CS194-26 Proj 5: Light Field Camera

Sean Lobo

Part 1.1: Recover Homography

I have a function that does this, look at my code

Part 1.2: Image Warp

Here are a couple of examples of images warped to new coordinates. This is when you take an image and shift it using a homography so that points of it align with selected points from another image. Below are two images, and one of them warped to the other

Look at that beauty. Doing this required us to recover the homography (by choosing 4+ points of correspondences in each image, and running as least squares solver) and then doing some fancy looping over the images


This is my room


This is my TV


Part 1.3: Image rectification

Instead of just warping images, here we can specifically warp to make it such that an arbitrary quadrilateral in the source image is now a rectangle. Here are a couple examples

Look at that beauty. Doing this required us to recover the homography (by choosing 4+ points of correspondences in each image, and running as least squares solver) and then doing some fancy looping over the images

Part 1.4: Image Mosaic

Here are 3 examples of images stitched together into a mosaic

Look at that beauty. Doing this required us to recover the homography (by choosing 4+ points of correspondences in each image, and running as least squares solver) and then doing some fancy looping over the images


This is my room


This is my TV


This project was actually pretty cool, if a little painful. Learning how to get the homography to work properly was an interesting part. In particular I had an issue for a while which really taught me the difference between projective and affine transforms. Specifically, I new that with a project transform when you input a point [x, y, 1] you would get [x'w, y'w, w]. With an affine transform, you would be able to swap the order of coordinates and do something like [y, x, 1] -> [y'w, x'w, w]. This is NOT the case with a projective transform :D You have to ensure that you input points in the right order.......


Part B

Part 1.1: Extracting corners

I used the harris detection method to detect corners in images. This involved tuning the sigma size and radius size

Above are the source images of my room, and then the images with points drawn on top


Here are some images of my tv and then the images with points drawn on top


Part 1.2: Adaptive Non-Maximal Suppression

In this part of the project we had to filter out points in order to get corners that were strong, but also separated throughout the image

Above are the source images of my room, and then the images with asnsm points overlayed. Here you can see that there are fewer points and they are better spaced out. You can also note that it seems there are many points on each side which don't correspond to points on the other image. This unfortunately lead to issues further on in the project.
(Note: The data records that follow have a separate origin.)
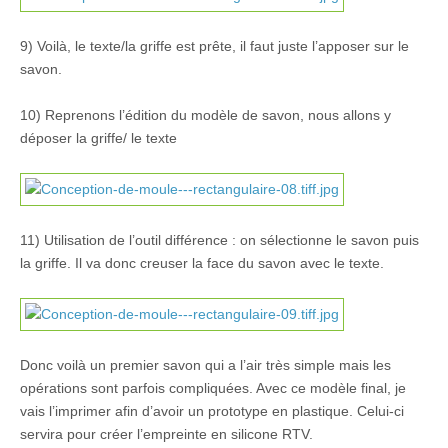
9) Voilà, le texte/la griffe est prête, il faut juste l’apposer sur le
savon.
10) Reprenons l’édition du modèle de savon, nous allons y
déposer la griffe/ le texte
11) Utilisation de l’outil différence : on sélectionne le savon puis
la griffe. Il va donc creuser la face du savon avec le texte.
Donc voilà un premier savon qui a l’air très simple mais les
opérations sont parfois compliquées. Avec ce modèle final, je
vais l’imprimer afin d’avoir un prototype en plastique. Celui-ci
servira pour créer l’empreinte en silicone RTV.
Part 1.3: Matching these features

I implemented this part of the project, but wasn't able to get it fully working. As such, there aren't many visuals to show here or for the rest of the project. In the code, I wrote a method that iterated through every pair of points between images (essentially a bipartite graph), and for every point i in image 1 ranked all points j in image 2 by their similarity. I then used the dist2 method we had to compute the difference between all points, and found the top two similar scores, called NN1 and NN2. I then computed the ratio of NN1/NN2, and if the value was less than a defined threshold it was included.

Unfortunately it seems like the method was not robust enough, as there was a significant number of invalidly matched points, which caused problems later on

Part 1.4: RANAC

I implemented this part of the project. The output of the previous part had a bit too much noise, which caused RANSAC to fail to recover a valid homography. I believe the implemetation of RANSAC itself is valid, it was just the fact that most points weren't matched with exactly the right point on the other picture.

Part 1.5: (failed) Panoramas

Below are a few of the failed attempts at automatic stitching images

What I learned

This project was pretty hard. I learned about some cool algorithms and that indexing is horrible. I thought ANSM was pretty cool.